Plus de 200 patients de l’hôpital de Kavumu, dans le Sud-Kivu, ont pu quitter l’établissement en début de semaine après plusieurs mois de rétention liée à des frais médicaux impayés. Cette sortie a été rendue possible par l’intervention de la Fondation Joseph Kazibaziba, dont le responsable a accepté de régler les factures médicales concernées. Pour les malades déjà guéris mais bloqués faute de moyens, cette libération de patients met fin à une attente prolongée dans un contexte local marqué par l’insécurité et la baisse des revenus des ménages.
Les sources locales rapportent, ce 26 juin, que les personnes concernées comprennent notamment des femmes et des enfants touchés par les conséquences des conflits armés dans l’Est de la République démocratique du Congo. L’hôpital se trouve à Kavumu, à une vingtaine de kilomètres de Bukavu, dans une zone où l’accès aux revenus et aux services reste fragilisé par les affrontements entre les Wazalendo et les combattants du M23.
A Kavumu, des patients guéris mais bloqués
Selon plusieurs témoignages rapportés localement, certains patients avaient terminé leurs soins pour diverses pathologies, mais ne pouvaient pas rentrer chez eux parce qu’ils n’avaient pas réglé leurs frais médicaux. Dans la pratique, cela signifie qu’une personne médicalement stabilisée ou guérie peut rester dans une structure de santé non pas pour recevoir de nouveaux soins, mais parce que sa facture demeure impayée.
Cette situation pèse particulièrement sur les familles qui vivent déjà dans des conditions économiques difficiles. Des femmes ont fait état de séjours prolongés éprouvants, parfois avec des enfants tombant malades durant cette période d’attente. Les informations disponibles ne détaillent pas les pathologies traitées ni les montants dus, mais elles montrent un même mécanisme: le manque de ressources transforme la sortie de l’hôpital en une nouvelle difficulté pour les ménages.
La Fondation Joseph Kazibaziba règle les factures
La Fondation Joseph Kazibaziba est intervenue après le déplacement d’une délégation lundi dernier à l’hôpital de Kavumu. L’objectif indiqué était d’apporter un appui aux malades affectés par la situation sécuritaire dans la région. Le responsable de la fondation a accepté de prendre en charge les factures médicales, permettant ainsi aux patients concernés de quitter l’établissement.
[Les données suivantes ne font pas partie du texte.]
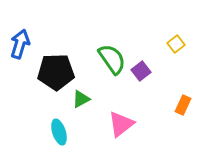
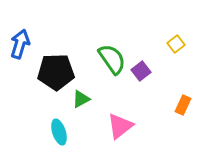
pink triangle: moved 1 px left, 2 px down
Dans un système de soins où le paiement des frais peut conditionner la sortie effective d’un patient, ce type d’appui a un effet immédiat et concret: il lève l’obstacle financier qui maintenait des malades dans l’hôpital. Les faits rapportés ne permettent pas de conclure à une solution durable pour tous les cas similaires, mais ils documentent une réponse ponctuelle à une situation précise, dans un établissement précis.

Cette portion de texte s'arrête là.